■ YOUR ASSIGNMENT
Could you copy each line of the listing below that has the word "Currency"?

==================================================

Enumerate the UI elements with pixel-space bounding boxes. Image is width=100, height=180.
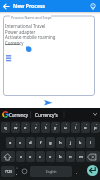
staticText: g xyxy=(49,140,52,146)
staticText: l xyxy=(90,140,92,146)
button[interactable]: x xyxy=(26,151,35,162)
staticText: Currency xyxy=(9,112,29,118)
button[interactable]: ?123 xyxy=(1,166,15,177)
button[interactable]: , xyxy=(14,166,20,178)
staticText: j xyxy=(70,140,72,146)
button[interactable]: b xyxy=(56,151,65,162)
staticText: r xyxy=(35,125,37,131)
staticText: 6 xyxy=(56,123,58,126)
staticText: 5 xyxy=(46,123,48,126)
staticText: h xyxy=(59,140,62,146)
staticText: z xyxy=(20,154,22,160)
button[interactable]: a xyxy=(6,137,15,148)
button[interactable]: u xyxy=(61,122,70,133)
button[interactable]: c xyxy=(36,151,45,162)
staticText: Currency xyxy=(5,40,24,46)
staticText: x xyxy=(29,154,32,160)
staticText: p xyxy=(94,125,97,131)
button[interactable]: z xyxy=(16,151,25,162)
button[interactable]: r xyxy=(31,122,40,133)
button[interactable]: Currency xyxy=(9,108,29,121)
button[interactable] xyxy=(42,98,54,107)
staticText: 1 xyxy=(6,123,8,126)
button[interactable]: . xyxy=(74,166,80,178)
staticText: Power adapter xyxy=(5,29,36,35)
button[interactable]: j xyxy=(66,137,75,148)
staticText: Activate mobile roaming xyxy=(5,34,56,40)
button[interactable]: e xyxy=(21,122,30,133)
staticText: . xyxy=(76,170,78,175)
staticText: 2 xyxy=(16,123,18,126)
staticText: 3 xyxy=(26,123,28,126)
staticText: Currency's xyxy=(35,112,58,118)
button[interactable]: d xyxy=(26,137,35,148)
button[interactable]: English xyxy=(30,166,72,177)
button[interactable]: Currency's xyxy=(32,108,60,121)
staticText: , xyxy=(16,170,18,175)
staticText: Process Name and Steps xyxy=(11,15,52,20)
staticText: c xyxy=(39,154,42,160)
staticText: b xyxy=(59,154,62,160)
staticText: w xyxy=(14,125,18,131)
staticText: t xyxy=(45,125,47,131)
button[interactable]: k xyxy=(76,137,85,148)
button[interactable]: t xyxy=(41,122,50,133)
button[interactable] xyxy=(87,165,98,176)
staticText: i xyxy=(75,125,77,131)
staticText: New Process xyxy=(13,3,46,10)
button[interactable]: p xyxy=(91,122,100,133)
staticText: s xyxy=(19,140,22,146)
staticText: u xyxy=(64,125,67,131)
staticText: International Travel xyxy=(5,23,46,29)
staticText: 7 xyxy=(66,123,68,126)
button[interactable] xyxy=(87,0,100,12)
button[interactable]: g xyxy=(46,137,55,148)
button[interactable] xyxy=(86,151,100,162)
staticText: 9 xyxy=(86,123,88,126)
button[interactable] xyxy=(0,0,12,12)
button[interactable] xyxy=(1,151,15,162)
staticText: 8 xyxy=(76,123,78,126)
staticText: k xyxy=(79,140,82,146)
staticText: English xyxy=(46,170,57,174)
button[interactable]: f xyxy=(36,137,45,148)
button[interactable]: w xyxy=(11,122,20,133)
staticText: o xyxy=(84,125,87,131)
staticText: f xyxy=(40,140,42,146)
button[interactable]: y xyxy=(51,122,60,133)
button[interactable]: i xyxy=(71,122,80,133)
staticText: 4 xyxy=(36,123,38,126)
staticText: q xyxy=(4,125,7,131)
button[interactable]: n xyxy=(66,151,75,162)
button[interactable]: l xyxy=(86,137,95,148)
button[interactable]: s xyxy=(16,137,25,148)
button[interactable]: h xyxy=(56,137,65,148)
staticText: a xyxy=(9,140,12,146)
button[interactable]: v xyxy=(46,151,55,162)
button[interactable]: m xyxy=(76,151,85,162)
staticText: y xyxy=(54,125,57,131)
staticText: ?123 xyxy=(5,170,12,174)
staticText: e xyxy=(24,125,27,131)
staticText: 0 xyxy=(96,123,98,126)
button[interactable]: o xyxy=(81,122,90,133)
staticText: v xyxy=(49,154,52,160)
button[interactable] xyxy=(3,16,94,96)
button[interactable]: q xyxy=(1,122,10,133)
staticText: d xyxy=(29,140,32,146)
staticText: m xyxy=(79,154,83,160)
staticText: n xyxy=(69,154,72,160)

==================================================

■ RESPONSE TO THE EXERCISE
staticText: Currency xyxy=(9,112,29,118)
staticText: Currency xyxy=(5,40,24,46)
button[interactable]: Currency xyxy=(9,108,29,121)
staticText: Currency's xyxy=(35,112,58,118)
button[interactable]: Currency's xyxy=(32,108,60,121)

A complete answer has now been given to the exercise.